APA's Adults and Children Together (ACT) Against Violence training program is successfully disseminating information on creating safe environments for children throughout the United States, according to the results released this month of an evaluation of the program conducted by a private research company, Battelle Centers for Public Health Research and Evaluation.
"Our goal is to get people to be active coordinators of violence-prevention activities in their communities," says ACT Training Program Director Julia Silva. "And the results of this evaluation indicate that it is happening."
Specifically, the ACT training program is designed to provide professionals, including psychologists, social workers and educators, with tools to make early-childhood violence prevention visible in communities and to educate adults about their important role in preventing violence in children's lives, says Silva. The program, sponsored by APA's Public Interest Directorate, prepares professionals to disseminate ACT program messages and skills either through national continuing-education workshops or through workshops conducted in communities nationwide. Trainees are in turn asked to convey the key concepts and skills to other local adults, such as parents and teachers.
The evaluation study began in the summer of 2001, when ACT developers approached the U.S. Centers for Disease Control and Prevention with a proposal to measure the effectiveness of the program. Through a competitive bidding process, CDC selected Battelle's research center to conduct the study.
Evaluation study results
The program evaluators sought to assess the success of ACT dissemination and implementation. To do that, they gathered information from professionals trained at a national workshop and two Kansas City, Mo., workshops.

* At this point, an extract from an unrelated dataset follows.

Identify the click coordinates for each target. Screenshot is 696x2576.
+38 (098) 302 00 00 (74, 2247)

Evaluators also polled a sample of adults that the professionals later informed about ACT. Results of the evaluation show most of the trained professionals--approximately 90 percent of those trained nationally and 85 percent of those trained in Kansas City--disseminated ACT information in their workplaces and communities.

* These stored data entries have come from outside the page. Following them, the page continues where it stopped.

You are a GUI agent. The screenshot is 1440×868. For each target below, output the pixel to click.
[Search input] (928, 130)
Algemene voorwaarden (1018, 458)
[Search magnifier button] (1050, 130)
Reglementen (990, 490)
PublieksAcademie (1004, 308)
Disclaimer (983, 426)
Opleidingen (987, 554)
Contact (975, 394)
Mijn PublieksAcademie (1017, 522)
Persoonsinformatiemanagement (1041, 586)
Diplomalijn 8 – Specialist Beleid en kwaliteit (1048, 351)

Three months after the training workshops, nationally trained professionals had distributed ACT messages and materials to 1,262 adults, and Kansas City-trained professionals had distributed the messages and materials to 3,450 adults.

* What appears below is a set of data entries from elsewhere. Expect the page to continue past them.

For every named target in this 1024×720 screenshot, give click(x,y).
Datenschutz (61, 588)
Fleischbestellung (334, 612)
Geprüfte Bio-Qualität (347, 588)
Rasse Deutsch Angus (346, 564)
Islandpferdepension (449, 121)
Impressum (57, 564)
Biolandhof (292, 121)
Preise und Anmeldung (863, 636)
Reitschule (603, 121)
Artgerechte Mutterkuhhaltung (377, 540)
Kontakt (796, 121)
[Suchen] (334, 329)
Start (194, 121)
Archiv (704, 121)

"These numbers show that the people we're training are leaving the seeds of activism in communities, and adults all across the country are getting interested in being involved in violence prevention," Silva says.
The evaluation also showed that close to 85 percent of those who attended the training program's national and local workshops felt that their ability to create safe environments for children had improved, Silva adds.
Reaching out to adults
In addition, about the same number of adults contacted by ACT-trained professionals remembered the contact and the program content, says Silva. And, she notes, the evaluation also indicated another important outcome: More than two-thirds of the adults contacted by ACT trainees were interested in learning more about violence prevention, and about half were interested in learning how to train others about violence prevention.
"It suggests that the people we're out there talking to are not only getting the message about violence prevention, but also developing a personal interest," Silva says. "They may represent a pool of potential recruits into the ACT Program."
In ongoing ACT training in the Kansas City area, for example, trainers ask trainees--teachers, domestic violence-prevention workers, juvenile justice officials and police officers--to pass out ACT information to at least 25 family members and other adults. Providing the training is HOMEFRONT, a coalition of 44 groups that work on children and family issues.
ACT trainees get information that enhances what they already do, says HOMEFRONT's Community Education Director Laura Crawford. Research-based information on preventing violence and ideas for community programs and activities are particularly valuable, she adds.
"Those are both powerful additions to the professional knowledge base," Crawford says.
Elsewhere in the country, ACT training and activities are ongoing in California, New Jersey and Maryland.